Güncelleme Tarihi:
Kadir Has Üniversitesi’nde düzenlediği konferansla uygulamayı öğrencilere duyuran Prof. Dr. Berker, lisans eğitimi alırken üniversitenin fırsatlarından yararlanmanın ve araştırma faaliyetlerinde bulunmanın çok önemli olduğunun altını çizdi. Öğrencilerin, kendi istekleri doğrultusunda istedikleri hocanın kapısını çalarak proje veya araştırma istemelerinin onları gelecek için daha donanımlı hale getireceğini dile getiren Prof. Dr. Berker, "Bu bir proje değil üniversite içinde hem öğrenciler hem de hocalar için bir hayat tarzı. Ben konferanslarda hocalarımızın neler yaptığını birer görselle öğrencilere anlattım. 300'e yakın öğrenci bu etkinliğe katıldı ve hocaların yanına gitmeye başladı" dedi.
"HOCALARIMIZIN KAPILARI ÖĞRENCİLERE HER ZAMAN AÇIK"
Günümüzde bir işe girebilmek için sadece lisans dersi eğitiminin yeterli olmadığını belirten Prof. Dr. Berker, "Yüz binlerce öğrencinin çözmüş olduğu bayat sınav ve ödev problemlerine kimse fazla prim vermiyor. Notların iyi olması elbette önemli ama kişinin gerçek bir hayat projesinde çalışmış olması da bekleniyor. Bir projeye başlamak, ne olduğunu tanımlamak zaten çözümün yüzde 50’si. Günümüzün üniversiteleri öğrencilere bu imkanı verebilir, ki bence vermeleri de gerekir. Bizim üniversitemizde bu imkan var, hocalarımızın kapıları her zaman açık. Öğrencinin kendi isteğiyle bir proje geliştirmesi bunu yapmak için de dördüncü sınıfı beklememesi lazım. Birinci veya ikinci sınıfta hocalarının kapılarını çalarak kendilerine bir proje verip veremeyeceklerini sormaları gerek. Eğer hocadan olumsuz cevap alırlarsa hemen diğer bir hocanın kapısını çalmaları lazım. Öğrenci bunu kendisine borçlu. Böylece gerçek hayat projesi yapmış olabilir. Bu insanı neşelendirir, heyecanlandırır ve gelecek için de bir yatırım olur" diye konuştu.
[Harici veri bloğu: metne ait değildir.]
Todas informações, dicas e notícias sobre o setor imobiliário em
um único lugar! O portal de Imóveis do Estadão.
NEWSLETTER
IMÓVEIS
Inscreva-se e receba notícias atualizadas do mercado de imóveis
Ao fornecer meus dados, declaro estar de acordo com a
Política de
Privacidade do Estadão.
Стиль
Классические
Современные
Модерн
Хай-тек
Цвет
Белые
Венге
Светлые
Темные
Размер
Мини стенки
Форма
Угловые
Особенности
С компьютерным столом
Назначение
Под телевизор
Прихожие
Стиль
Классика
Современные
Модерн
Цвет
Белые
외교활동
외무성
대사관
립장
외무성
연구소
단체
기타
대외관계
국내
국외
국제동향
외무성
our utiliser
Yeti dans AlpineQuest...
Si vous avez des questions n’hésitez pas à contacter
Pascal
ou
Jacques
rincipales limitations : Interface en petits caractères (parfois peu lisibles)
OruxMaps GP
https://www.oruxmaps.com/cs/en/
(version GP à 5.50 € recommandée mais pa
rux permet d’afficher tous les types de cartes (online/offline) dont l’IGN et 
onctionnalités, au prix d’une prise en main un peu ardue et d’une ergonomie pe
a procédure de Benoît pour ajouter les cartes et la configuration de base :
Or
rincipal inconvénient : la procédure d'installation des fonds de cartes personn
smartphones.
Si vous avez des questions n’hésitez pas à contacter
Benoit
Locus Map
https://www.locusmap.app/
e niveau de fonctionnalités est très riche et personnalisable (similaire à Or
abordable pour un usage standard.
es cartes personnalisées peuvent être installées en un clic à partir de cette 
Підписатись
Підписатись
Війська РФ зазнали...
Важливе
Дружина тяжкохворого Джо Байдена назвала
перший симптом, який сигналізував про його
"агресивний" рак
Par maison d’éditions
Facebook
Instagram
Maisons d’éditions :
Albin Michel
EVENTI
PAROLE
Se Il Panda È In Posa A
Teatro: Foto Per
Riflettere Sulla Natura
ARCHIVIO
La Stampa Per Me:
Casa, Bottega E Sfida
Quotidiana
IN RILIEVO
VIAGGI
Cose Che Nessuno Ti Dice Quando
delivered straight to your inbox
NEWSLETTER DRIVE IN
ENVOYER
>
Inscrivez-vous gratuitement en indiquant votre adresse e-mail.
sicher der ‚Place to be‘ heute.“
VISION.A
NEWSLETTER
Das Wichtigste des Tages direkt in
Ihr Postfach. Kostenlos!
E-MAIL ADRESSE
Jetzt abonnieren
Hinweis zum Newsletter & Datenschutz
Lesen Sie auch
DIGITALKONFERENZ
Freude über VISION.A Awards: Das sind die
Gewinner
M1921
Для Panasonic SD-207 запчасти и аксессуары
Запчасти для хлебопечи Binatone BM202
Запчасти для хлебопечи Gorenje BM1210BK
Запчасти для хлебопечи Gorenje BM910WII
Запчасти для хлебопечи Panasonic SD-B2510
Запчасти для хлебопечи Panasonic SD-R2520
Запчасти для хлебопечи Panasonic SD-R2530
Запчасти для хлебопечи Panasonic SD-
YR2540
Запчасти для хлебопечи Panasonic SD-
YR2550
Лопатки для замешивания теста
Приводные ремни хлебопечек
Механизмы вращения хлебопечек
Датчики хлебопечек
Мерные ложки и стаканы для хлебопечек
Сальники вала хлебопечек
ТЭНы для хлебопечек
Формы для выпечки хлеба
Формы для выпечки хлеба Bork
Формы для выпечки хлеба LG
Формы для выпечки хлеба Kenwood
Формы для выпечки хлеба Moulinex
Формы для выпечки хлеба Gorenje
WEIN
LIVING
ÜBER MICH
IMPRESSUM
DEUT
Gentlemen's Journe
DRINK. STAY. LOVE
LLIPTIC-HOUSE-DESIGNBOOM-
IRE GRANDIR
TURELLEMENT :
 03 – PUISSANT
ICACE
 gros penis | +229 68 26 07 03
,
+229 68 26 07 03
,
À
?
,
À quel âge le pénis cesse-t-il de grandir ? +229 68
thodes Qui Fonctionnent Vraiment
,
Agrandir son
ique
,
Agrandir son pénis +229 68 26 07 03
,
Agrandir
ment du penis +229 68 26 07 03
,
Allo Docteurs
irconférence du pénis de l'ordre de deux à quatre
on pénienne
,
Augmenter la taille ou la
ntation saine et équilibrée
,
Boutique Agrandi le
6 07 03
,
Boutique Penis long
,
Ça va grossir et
NEDEN DERS OLARAK UYGULANMIYOR?
Bu uygulamanın bir ders olarak verilmemesini "Öğrenciler için bir zorunluluk yaratmak istemedik" şeklinde açıklayan Prof. Dr. Berker, "Sadece imza atıp çıkılacak bir ders kimsenin işine gelmez. Bence önemli olan işin içeriğinden ne kadar keyif alındığı. Belli bir süre sonra belki üzerinden not verilebilir ama şu anda öyle bir şey yok. Önemli olan nelerin başarıldığı. Öğrencinin bir öğretim üyesiyle çalışması kendisi için hem tavsiye mektubu alması hem de o hocanın araştırma grubunda yer alarak yakından bu havayı soluyabilmesi açısından çok önemli" dedi.
"HER YER BAŞARILI OLAMIYOR"
Prof. Dr. Berker, "ABD'yi ele alırsak birçok üniversitede bu uygulama var ama hepsi bu konuda başarılı olamadı. Çünkü bu iş karşılıklı bir şeyler yapılması ve heyecanı gerektiriyor. Bu işi en uzun zamandır yapanların başında ABD'deki Massachusetts Institute of Technology (MIT) geliyor. Ben de burada okumuş, profesör olmuş ve okutmuş, bu kültür almış biri olarak 20 yıl önce Türkiye'ye döndüm ve her gittiğim üniversitede bu uygulamayı başlattım. Her hafta öğrencilerime kısa sınavlar yapıp üçüncü hafta sonunda sınıf birincisi, ikincisi ve üçüncüsüne benimle çalışmalarını teklif ettim. Bu öğrencilerimin çoğu şu anda Türkiye'nin veya dünyanın iyi yerlerinde öğretim görevlisi veya araştırmacı olarak çalışıyor" diye konuştu.
Prof. Dr. Berker son olarak tüm öğrencilere hangi üniversitede olursa olsunlar bir araştırmanın, projenin içinde olmaları tavsiyesinde bulundu.